You are viewing a plain text version of this content. The canonical link for it is here.
Posted to users@spamassassin.apache.org by ks...@ndr.de on 2005/04/27 12:50:04 UTC

Site-wide training with same message, different recipients and different classification

Hi,

we're evaluating SpamAssassin 3.02 on a mail gateway
on Linux.
The mailboxes are not on this gateway but on a Lotus Notes Server
to where the mail is forwarded.
Training is done via copying mails into a different Mailfolder,
which is emptied via POP3 using fetchmail from the SA gateway.
Headers are modified via procmail, then.

Overall we're happy with SA, but still some questions
arise from time to time.

So, the current question is:
What happens, if  two users receive the same mail,
but both are classifying the mail different (one as ham and
the other one as spam) and feed it back into SA to learn it ?

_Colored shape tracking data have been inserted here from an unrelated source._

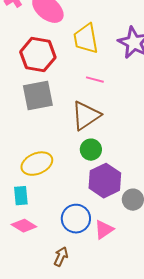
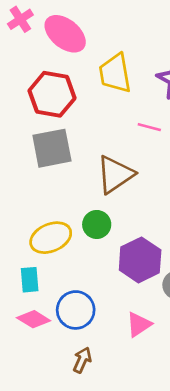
pink line: (95, 80) -> (149, 127), moved
green circle: (91, 150) -> (97, 224), moved
blue circle: (76, 219) -> (76, 310), moved

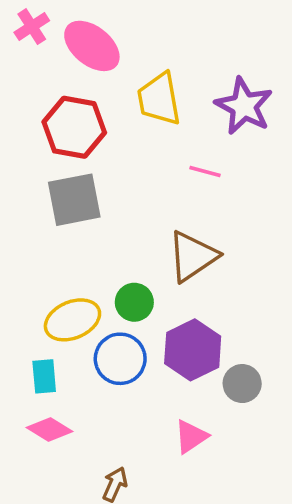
brown triangle: (115, 174) -> (193, 256), moved
blue circle: (76, 310) -> (120, 359), moved

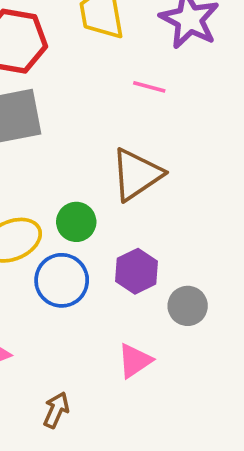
purple hexagon: (193, 350) -> (136, 271), size x0.7

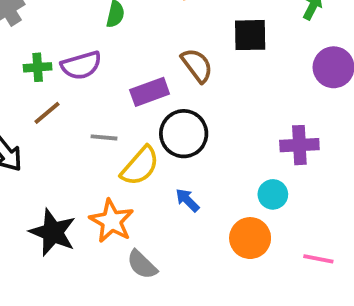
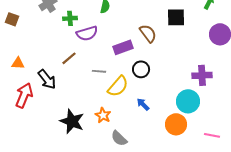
green cross: (38, 67) -> (70, 18), moved
black circle: (184, 134) -> (141, 69), size x0.7
cyan circle: (273, 194) -> (188, 101), size x1.5
orange star: (112, 221) -> (103, 115), size x0.7

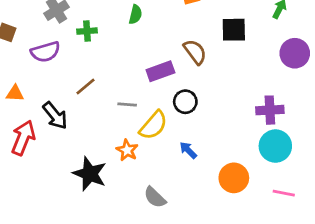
purple semicircle: (87, 33) -> (45, 52), moved
cyan circle: (188, 101) -> (275, 146), moved
orange star: (103, 115) -> (127, 150), moved

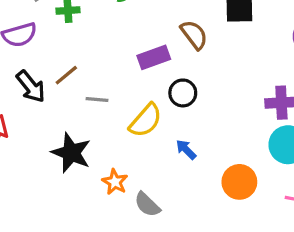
gray line: (127, 104) -> (97, 99), moved
black arrow: (55, 116) -> (31, 86), moved
orange star: (127, 150) -> (115, 182), moved
black star: (90, 174) -> (71, 153), moved

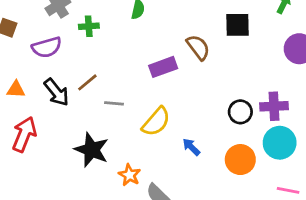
black circle: (183, 93) -> (240, 112), moved
orange circle: (239, 182) -> (240, 160), moved

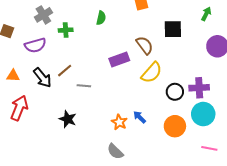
yellow semicircle: (156, 122) -> (152, 73), moved
black star: (92, 150) -> (68, 119), size x0.7
orange star: (129, 175) -> (119, 122), moved

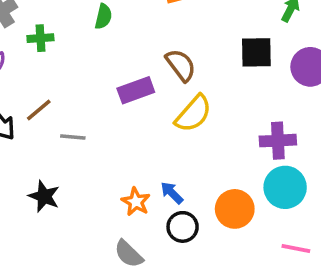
black square: (173, 29) -> (256, 52), moved
black circle: (175, 92) -> (183, 227), moved

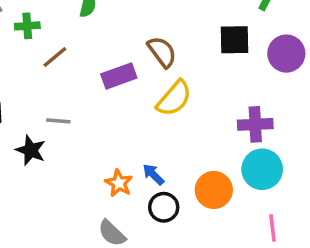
brown line: (39, 110) -> (55, 57), moved
black star: (44, 196) -> (31, 150), moved
pink line: (296, 248) -> (273, 228), turned 72

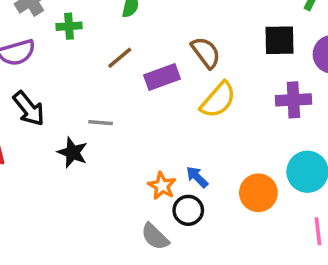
brown line: (55, 57) -> (120, 58), moved
purple cross: (255, 124) -> (293, 100), moved
black circle: (164, 207) -> (188, 210), moved

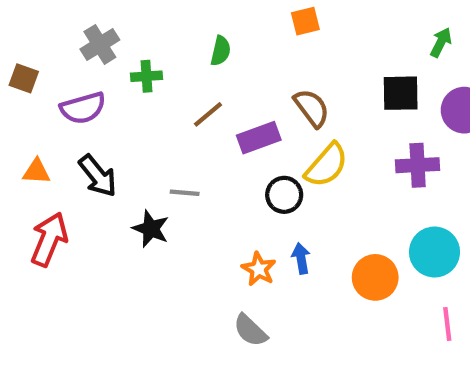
blue arrow: (197, 177) -> (301, 258), turned 35
black circle: (188, 210) -> (284, 195), moved

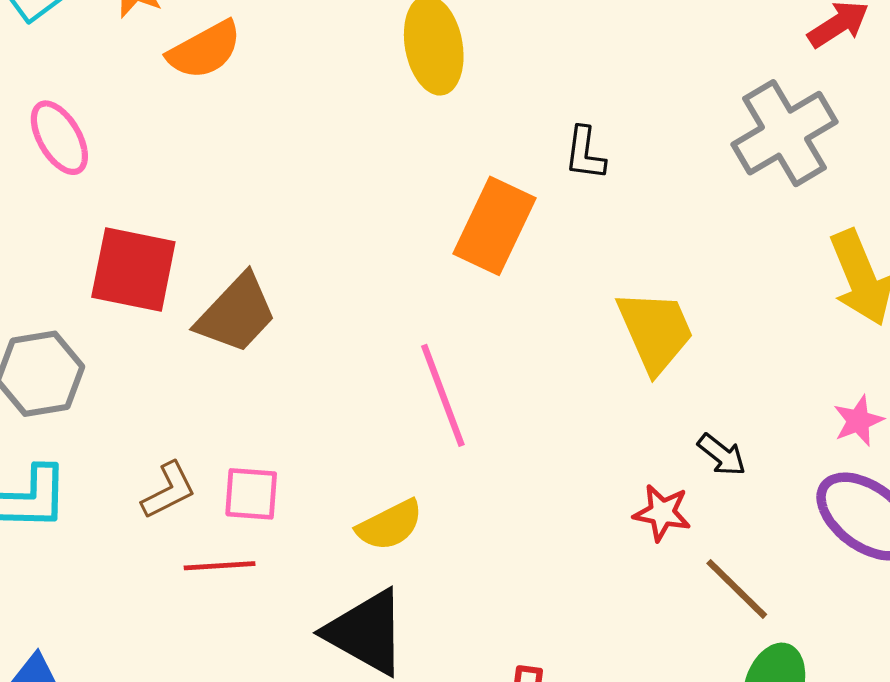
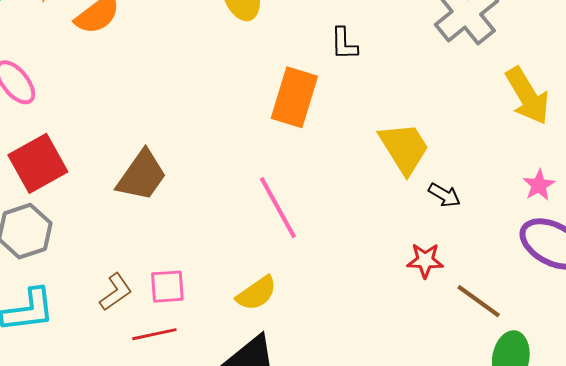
red square: (133, 270) -> (38, 163), moved, turned -32
black arrow: (722, 455) -> (444, 195), moved

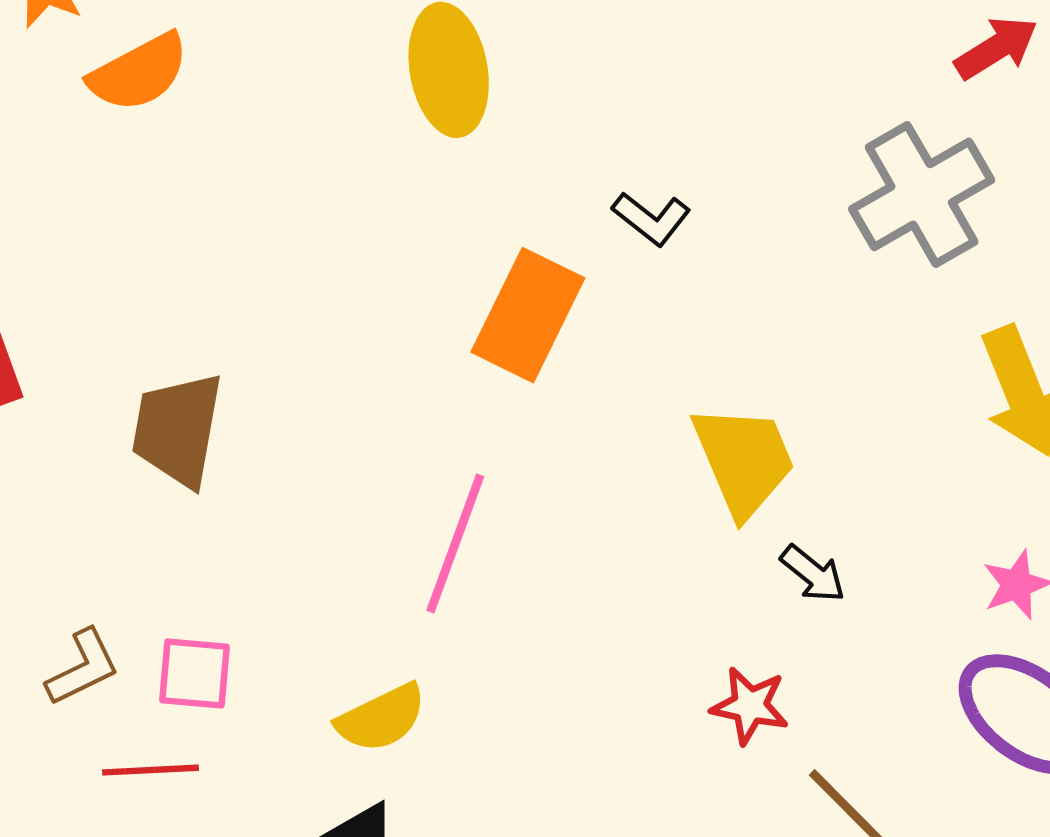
black L-shape: (344, 44) -> (651, 219), turned -60
brown trapezoid: (142, 176) -> (178, 429), turned 146
pink line: (278, 208) -> (455, 543), turned 40

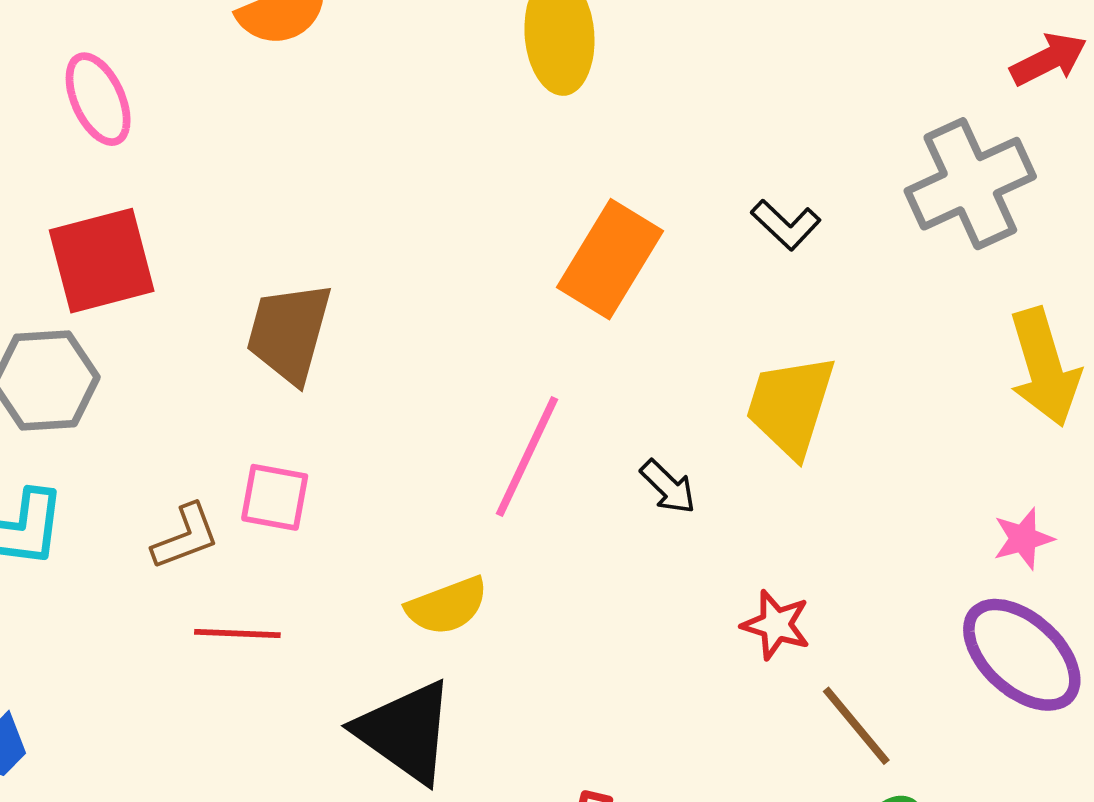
black L-shape: (651, 219) -> (786, 225), moved
yellow trapezoid: (744, 460) -> (790, 406), turned -145
black arrow: (813, 574) -> (668, 487), moved
pink square: (194, 673) -> (275, 497), moved

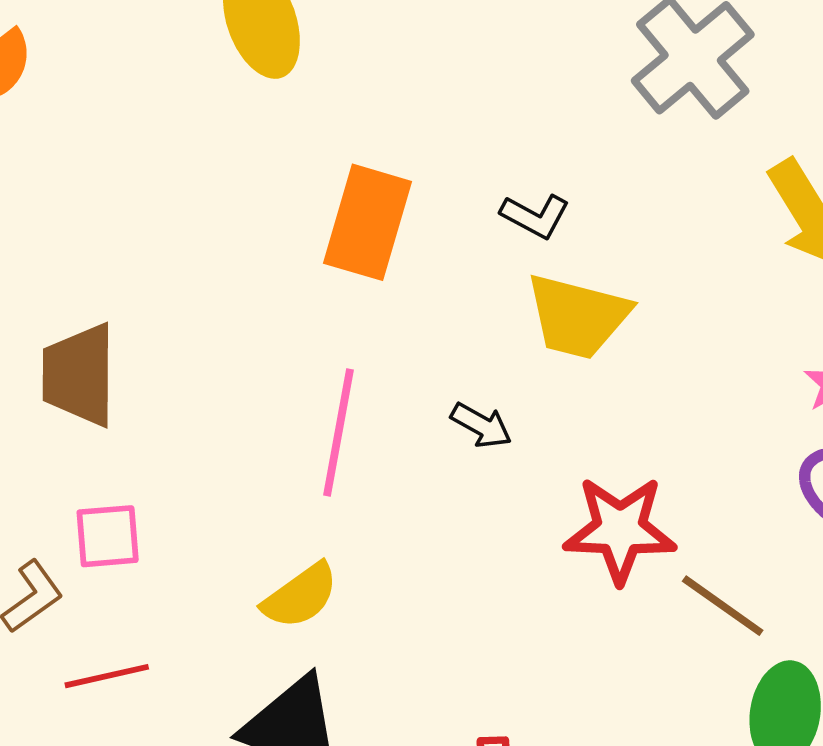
black L-shape: (786, 225) -> (535, 216), moved
yellow trapezoid: (790, 406) -> (578, 316), turned -78
red star: (776, 625) -> (620, 530), size x1.6

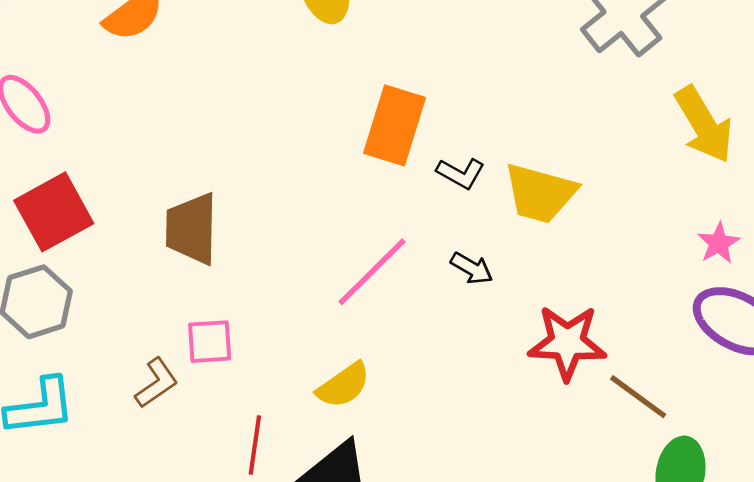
black L-shape: (535, 216) -> (461, 173), moved
pink line: (339, 432) -> (372, 272), turned 34
red line: (107, 676) -> (255, 445), moved, turned -70

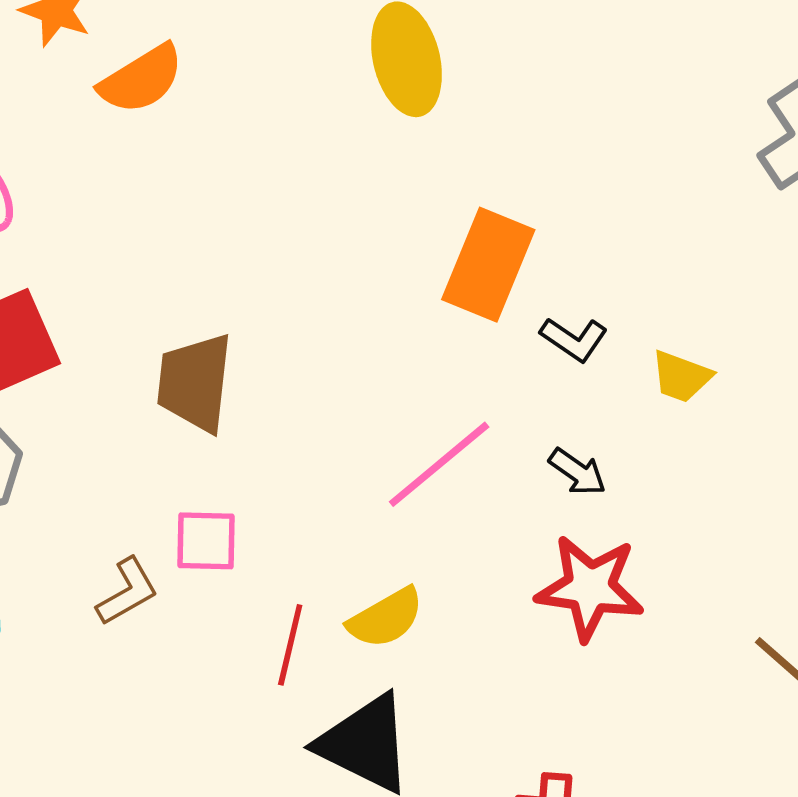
yellow trapezoid: (540, 193) -> (681, 377), size x0.6
red star: (567, 343) -> (590, 588), moved
red line: (255, 445) -> (290, 645), moved

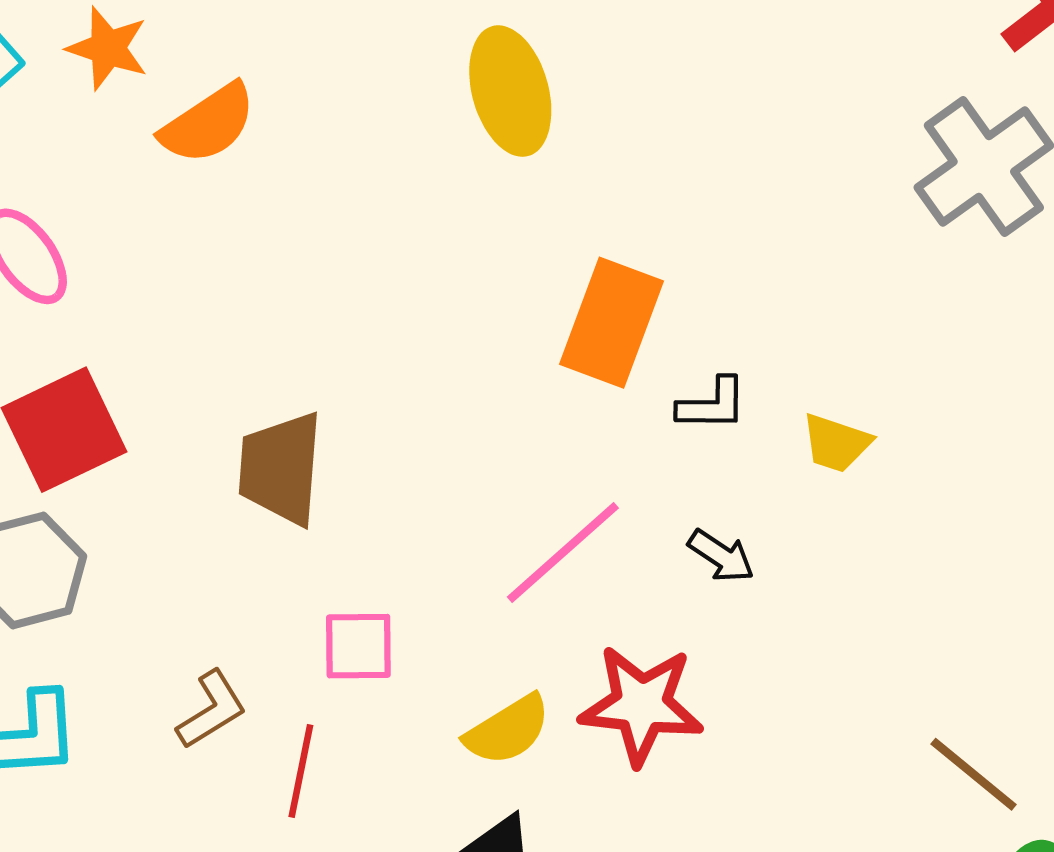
black L-shape: (574, 339) -> (712, 404), turned -32
pink square: (206, 541) -> (358, 646), moved
red star: (590, 588) -> (641, 705), moved
red line: (290, 645) -> (301, 771), moved

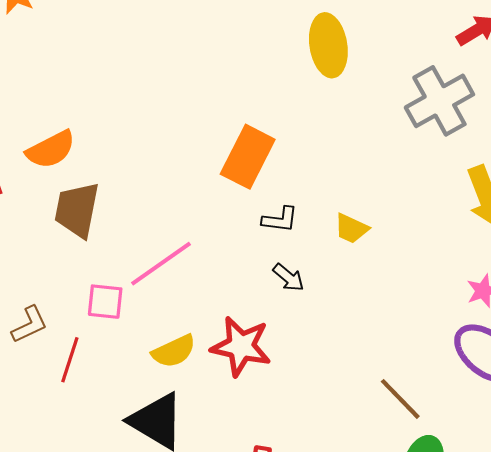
yellow ellipse: (510, 91) -> (328, 45), moved
orange semicircle: (208, 124) -> (51, 150), moved
black L-shape: (712, 404) -> (280, 220), moved
pink line: (563, 552) -> (161, 264), moved

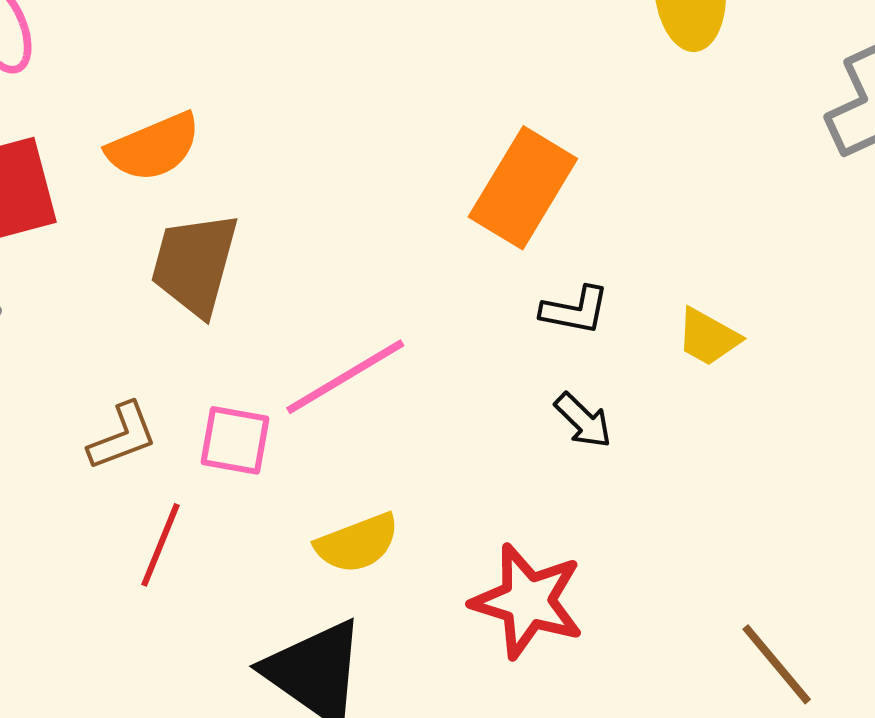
brown L-shape: (29, 325) -> (122, 436), moved
red star: (241, 346) -> (528, 601), moved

Remember that learning is only done as the user under
which's privilegies SA runs, so it's not user specific.

In what direction will the score for the next mail
from that sender be be pushed ? up or down ?
Spam or Ham ?

Thanks for any hints,
Jan-Uwe


Re: Site-wide training with same message, different recipients and different classification

Posted by Robert Menschel <Ro...@Menschel.net>.
Hello ks,

Wednesday, April 27, 2005, 3:50:04 AM, you wrote:

> we're evaluating SpamAssassin 3.02 on a mail gateway on Linux. The
> mailboxes are not on this gateway but on a Lotus Notes Server to
> where the mail is forwarded. Training is done via copying mails into
> a different Mailfolder, which is emptied via POP3 using fetchmail
> from the SA gateway. Headers are modified via procmail, then.    

> Overall we're happy with SA, but still some questions arise from
> time to time. 

> So, the current question is:
> What happens, if  two users receive the same mail, but both are
> classifying the mail different (one as ham and the other one as
> spam) and feed it back into SA to learn it ?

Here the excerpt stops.